We had a nice conversation after dinner last night and noted how intolerant of other views liberals generally are; how they go to “name calling” and “broad brush groupings” pretty quickly; how emotional their responses are and how they don’t back up their opinions with facts (of course, to be fair, looks like I have a broad brush in my hand right now….lol).

So….why then is anyone surprised at the contents of this article?

[1] Posted by B. Hunter on 4-4-2012 at 01:39 PM · [top]

I think that white Southern males are still fair game, especially if they are Christian (sorry, Greg…)

[2] Posted by KevinBabb on 4-4-2012 at 05:51 PM · [top]

Wait until we see how they ramp up the anti-Mormon sentiment.

[3] Posted by Bill2 on 4-4-2012 at 06:49 PM · [top]

I’ve noticed that “progressives” talk about those to whom they are opposed in very vituperative language - but if one dares to question their positions, ideas, etc, they come down on you like a ton of bricks and accuse you of inflammatory language.

They will never admit the dissonance, however.

There is a new book out on “The Intolerance of Tolerance.” (“Get out!
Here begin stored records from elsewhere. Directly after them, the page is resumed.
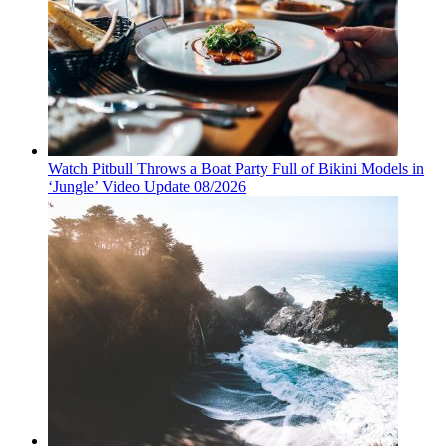
Watch Pitbull Throws a Boat Party Full of Bikini Models in
‘Jungle’ Video Update 08/2026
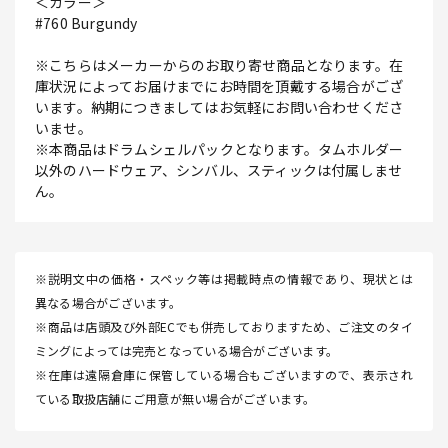
＜カラー＞
#760 Burgundy
※こちらはメーカーからのお取り寄せ商品となります。在
庫状況によってお届けまでにお時間を頂戴する場合がござ
います。納期につきましてはお気軽にお問い合わせくださ
いませ。
※本商品はドラムシェルパックとなります。タムホルダー
以外のハードウェア、シンバル、スティックは付属しませ
ん。
※説明文中の価格・スペック等は掲載時点の情報であり、現状とは
異なる場合がございます。
※商品は店頭及び外部ECでも併売しておりますため、ご注文のタイ
ミングによっては完売となっている場合がございます。
※在庫は遠隔倉庫に保管している場合もございますので、表示され
ている取扱店舗にご用意が無い場合がございます。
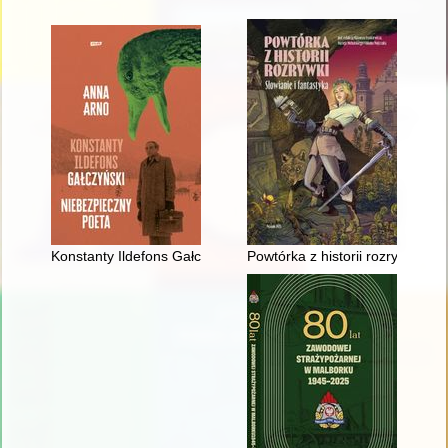
Konstanty Ildefons Gałczyński : niebezpieczny poeta
Powtórka z historii rozrywki : Sł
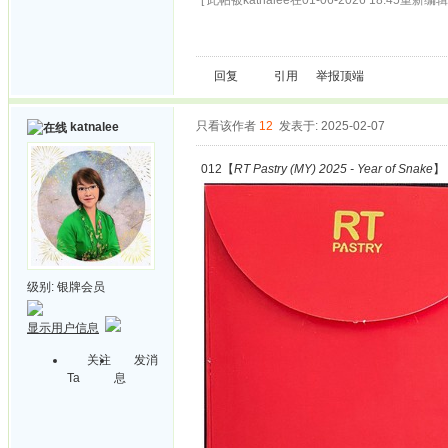
[ 此帖被katnalee在01-06-2026 18:45重新编辑 
回复
引用
举报
顶端
只看该作者
12
发表于: 2025-02-07
katnalee
012【
RT Pastry (MY) 2025 - Year of Snake
】
级别:
银牌会员
显示用户信息
关注
发消
Ta
息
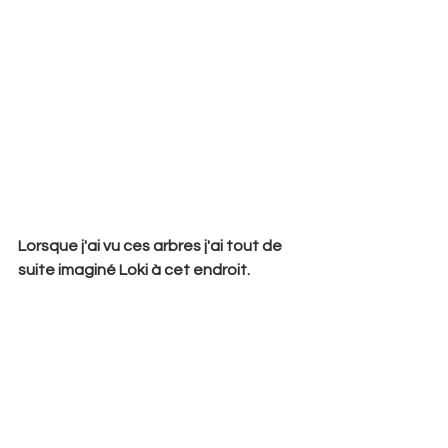
Lorsque j'ai vu ces arbres j'ai tout de 
suite imaginé Loki à cet endroit. 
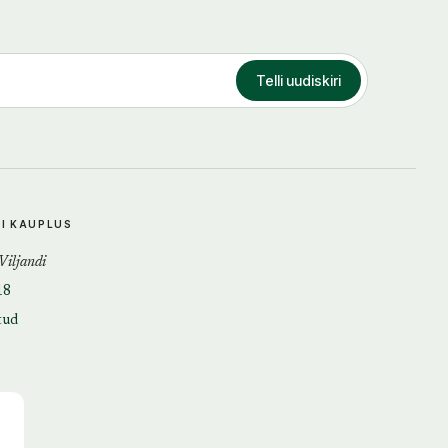
Telli uudiskiri
DI KAUPLUS
 Viljandi
18
tud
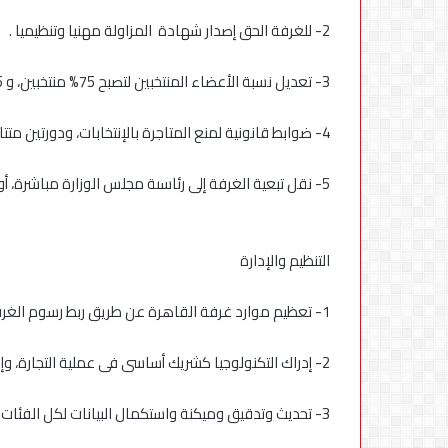
في
مصر
2- للغرفة الحق إصدار شهادة المزاولة مهنيا وتنظيميا .
3- تعديل نسبة الأعضاء المنتخبين لتصبح 75% منتخبين، و 25% معيّنين لضمان تمثيل عادل للشارع التجاري.
4- ضوابط قانونية لمنع المتاجرة بالإنتخابات، ودورتين متتاليتين لكل عضو فى مجلس الإدارة فقط.
5- نقل تبعية الغرفة إلى رئاسىة مجلس الوزارة مباشرة، أو رئيس الجمهورية لضمان استقلالية رأيها.
التنظيم والإدارة
1- تعظيم موارد غرفة القاهرة عن طريق ربط رسوم الغرفة بالسجل التجارى.
2- إدراك التكنولوجيا كشريك أساسى فى عملية التجارة، وإدراج صغار التجار فى المنظومة التكنولوجية .
3- تحديث وتدقيق وميكنة واستكمال البيانات لكل الفئات التجارية، وميكنة المنظومة التجارية.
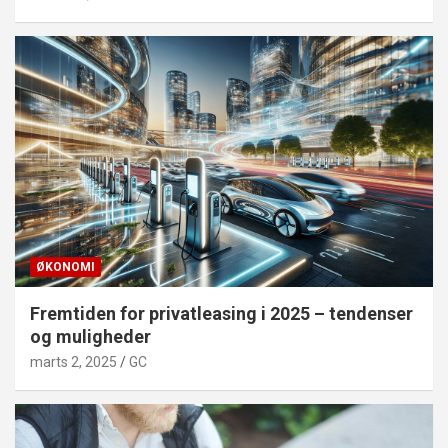
ØKONOMI
Fremtiden for privatleasing i 2025 – tendenser
og muligheder
marts 2, 2025
GC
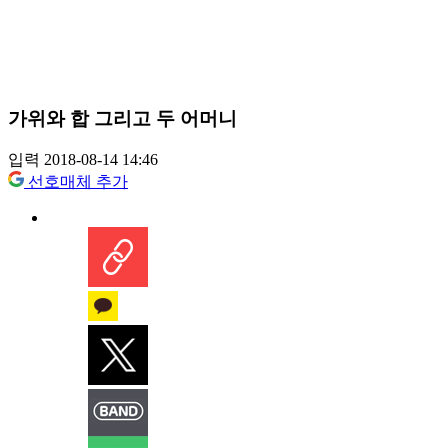
가위와 합 그리고 두 어머니
입력 2018-08-14 14:46
선호매체 추가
We want to be inclusive.”)

[4] Posted by AnglicanXn on 4-4-2012 at 07:47 PM · [top]

The Religious Institute recently lost $400,000 to another non-profit that was holding their money.  So Haffner won’t have much of a platform to spread her supposedly religious, no-boundaries view of sexuality. http://www.journalgazette.net/article/20120401/LOCAL10/304019948/1002/LOCAL

[5] Posted by Ralinda on 4-4-2012 at 08:36 PM · [top]
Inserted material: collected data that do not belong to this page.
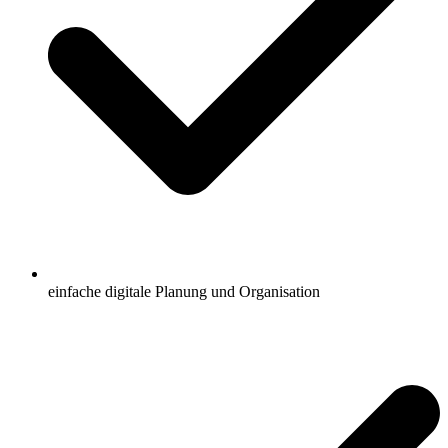
einfache digitale Planung und Organisation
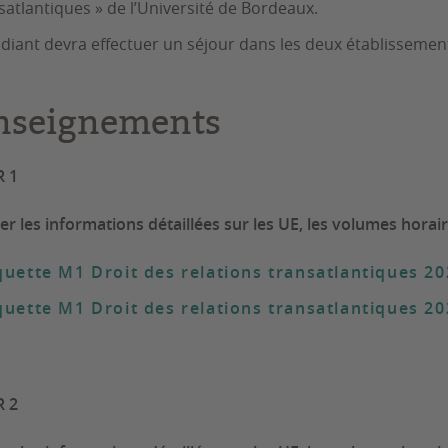
satlantiques » de l’Université de Bordeaux.
udiant devra effectuer un séjour dans les deux établissemen
nseignements
R 1
er les informations détaillées sur les UE, les volumes horair
uette M1 Droit des relations transatlantiques 2
uette M1 Droit des relations transatlantiques 2
R 2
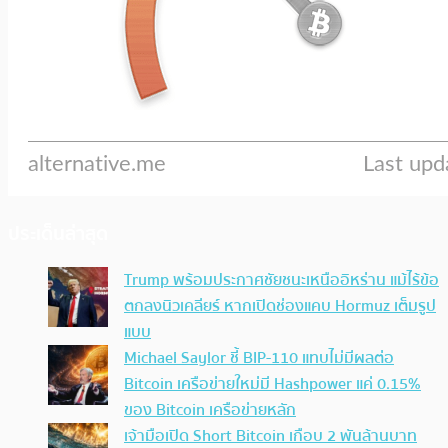
ประเด็นล่าสุด
Trump พร้อมประกาศชัยชนะเหนืออิหร่าน แม้ไร้ข้อ
ตกลงนิวเคลียร์ หากเปิดช่องแคบ Hormuz เต็มรูป
แบบ
Michael Saylor ชี้ BIP-110 แทบไม่มีผลต่อ
Bitcoin เครือข่ายใหม่มี Hashpower แค่ 0.15%
ของ Bitcoin เครือข่ายหลัก
เจ้ามือเปิด Short Bitcoin เกือบ 2 พันล้านบาท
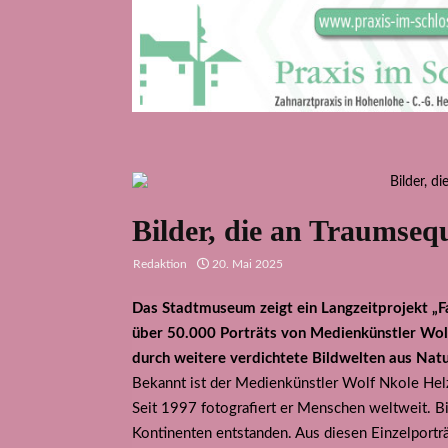
Bilder, die an Traumseq
Redaktion
20. Mai 2025
Das Stadtmuseum zeigt ein Langzeitprojekt „F
über 50.000 Porträts von Medienkünstler Wolf
durch weitere verdichtete Bildwelten aus Nat
Bekannt ist der Medienkünstler Wolf Nkole Helz
Seit 1997 fotografiert er Menschen weltweit. Bis
Kontinenten entstanden. Aus diesen Einzelporträ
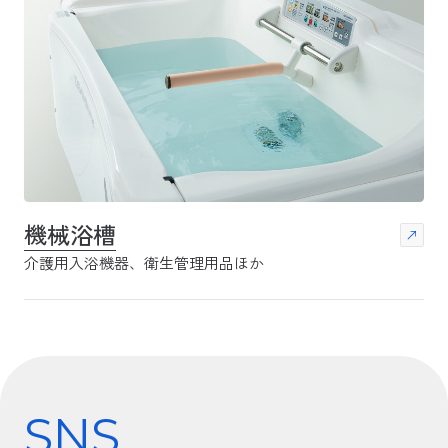
機械浴槽
介護用入浴機器、衛生管理用品ほか
SNS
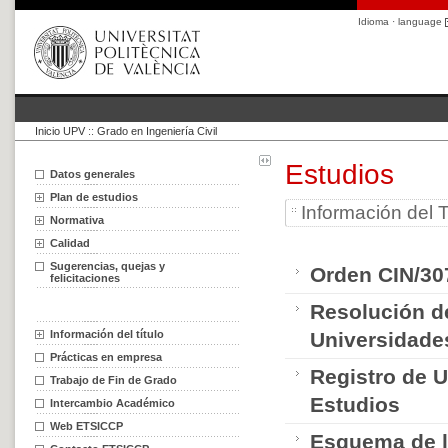
Idioma · language
Inicio UPV
::
Grado en Ingeniería Civil
Estudios
Datos generales
Plan de estudios
Información del T
Normativa
Calidad
Sugerencias, quejas y
Orden CIN/307
felicitaciones
Resolución de
Información del título
Universidade
Prácticas en empresa
Registro de U
Trabajo de Fin de Grado
Estudios
Intercambio Académico
Web ETSICCP
Esquema de 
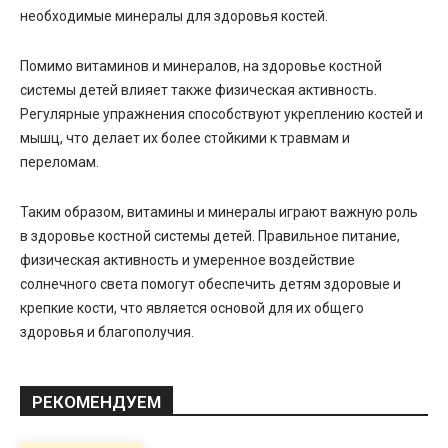
необходимые минералы для здоровья костей.
Помимо витаминов и минералов, на здоровье костной
системы детей влияет также физическая активность.
Регулярные упражнения способствуют укреплению костей и
мышц, что делает их более стойкими к травмам и
переломам.
Таким образом, витамины и минералы играют важную роль
в здоровье костной системы детей. Правильное питание,
физическая активность и умеренное воздействие
солнечного света помогут обеспечить детям здоровые и
крепкие кости, что является основой для их общего
здоровья и благополучия.
РЕКОМЕНДУЕМ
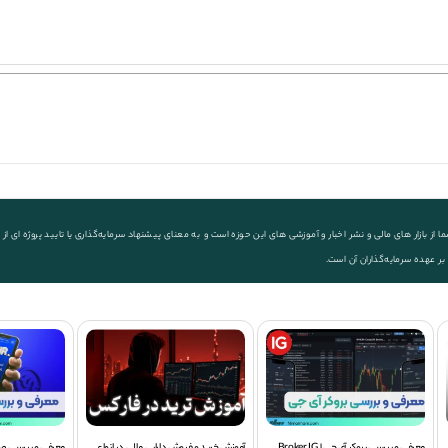
ز بازار های مالی و نشر اخبار و آموزشی های این حوزه است و به معنای پیشنهاد سرمایه‌گذاری یا تایید پروژه ای
 بر عهده سرمایه‌گذاران آن است.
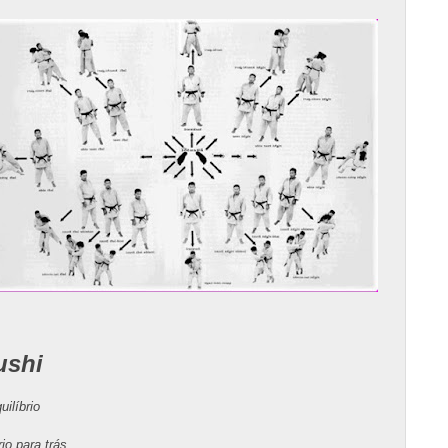
ushi
ilíbrio
io para trás.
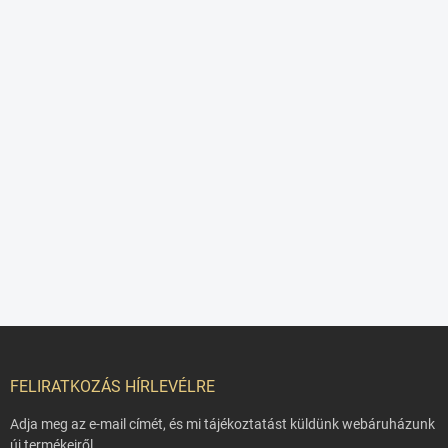
L
á
b
FELIRATKOZÁS HÍRLEVÉLRE
l
é
Adja meg az e-mail címét, és mi tájékoztatást küldünk webáruházunk
c
új termékeiről.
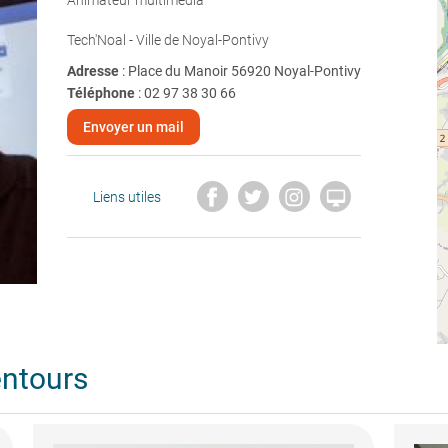
Animateur multimédia
Tech'Noal - Ville de Noyal-Pontivy
Adresse
: Place du Manoir 56920 Noyal-Pontivy
Téléphone
:
02 97 38 30 66
Envoyer un mail

Liens utiles
entours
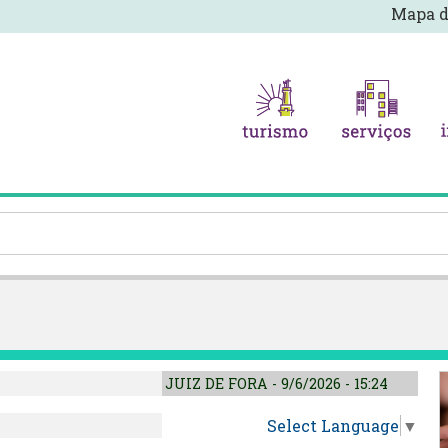
Mapa d
JUIZ DE FORA - 9/6/2026 - 15:24
Select Language
▼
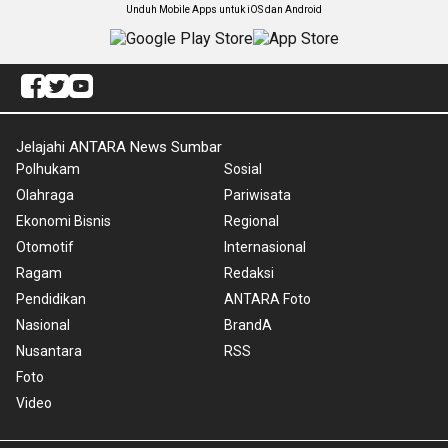
Unduh Mobile Apps untuk iOS dan Android
Jelajahi ANTARA News Sumbar
Polhukam
Sosial
Olahraga
Pariwisata
Ekonomi Bisnis
Regional
Otomotif
Internasional
Ragam
Redaksi
Pendidikan
ANTARA Foto
Nasional
BrandA
Nusantara
RSS
Foto
Video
I call myself an unapologetic Christian fundamentalist, which means I believe in the fundamentals of Christianity as expressed in the Bible. Because of this, I have been treated with bigotry and hatred, including by other Christians.

[6] Posted by KarenR on 4-5-2012 at 11:39 PM · [top]
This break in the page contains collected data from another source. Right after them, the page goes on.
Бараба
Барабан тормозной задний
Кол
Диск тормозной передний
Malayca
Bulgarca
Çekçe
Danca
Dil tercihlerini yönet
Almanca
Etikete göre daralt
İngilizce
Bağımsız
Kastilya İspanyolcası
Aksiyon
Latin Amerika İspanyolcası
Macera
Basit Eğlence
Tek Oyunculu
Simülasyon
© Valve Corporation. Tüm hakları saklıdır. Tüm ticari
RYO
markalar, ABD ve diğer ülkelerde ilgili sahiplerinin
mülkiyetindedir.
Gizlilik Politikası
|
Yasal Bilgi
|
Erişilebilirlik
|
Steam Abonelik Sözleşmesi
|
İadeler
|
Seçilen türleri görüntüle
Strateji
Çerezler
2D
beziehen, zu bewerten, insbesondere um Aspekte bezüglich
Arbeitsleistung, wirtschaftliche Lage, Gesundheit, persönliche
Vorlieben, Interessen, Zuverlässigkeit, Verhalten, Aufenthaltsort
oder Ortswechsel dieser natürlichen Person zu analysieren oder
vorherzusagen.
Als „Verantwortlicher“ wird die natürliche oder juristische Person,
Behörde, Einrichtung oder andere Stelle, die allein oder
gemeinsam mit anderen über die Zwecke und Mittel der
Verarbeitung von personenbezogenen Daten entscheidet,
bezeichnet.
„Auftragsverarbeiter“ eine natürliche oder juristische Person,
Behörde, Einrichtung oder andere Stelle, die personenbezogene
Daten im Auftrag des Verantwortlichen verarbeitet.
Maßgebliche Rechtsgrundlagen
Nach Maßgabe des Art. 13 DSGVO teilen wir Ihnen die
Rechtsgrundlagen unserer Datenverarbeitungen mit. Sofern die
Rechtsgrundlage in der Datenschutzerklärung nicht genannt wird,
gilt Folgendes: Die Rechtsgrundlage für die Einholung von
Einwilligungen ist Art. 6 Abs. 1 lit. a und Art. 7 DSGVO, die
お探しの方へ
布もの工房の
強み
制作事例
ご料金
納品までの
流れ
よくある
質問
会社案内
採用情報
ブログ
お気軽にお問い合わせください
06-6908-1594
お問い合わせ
Who says they’re Christians, KarenR?  Is it them?  If they do, they’re wrong.

[7] Posted by cennydd13 on 4-6-2012 at 10:11 PM · [top]

Cennydd 13, they are not Christians by my definition, so I should have said “those who call themselves Christians.” “Fundamentalist” is a pejorative term to most people in my own church, who define it to mean a narrow-minded, judgmental, and bigoted person. I have reclaimed the term and use it as I use the term “evangelical” for myself. That’s somewhat less negative to my church mates, but still negative to many. I never cease to be saddened by people who consider themselves to be inclusive and tolerant to the utmost and who then show such prejudice against evangelicals and fundamentalists.

[8] Posted by KarenR on 4-6-2012 at 11:46 PM · [top]

Actually David,

you did miss something. The Catholic Hierarchy wasn’t around in 100-200 AD, except perhaps in a most seed-like manner. This would be around the time of St. Clement. Yet the hierarchy she’s describing won’t come around for another 500 years. I suppose it should be of no surprise, that starting with false premises will yield a false conclusion. Still, sorry to hear though.

Yours in Christ,
jacob

[9] Posted by Jacobsladder on 4-12-2012 at 09:55 PM · [top]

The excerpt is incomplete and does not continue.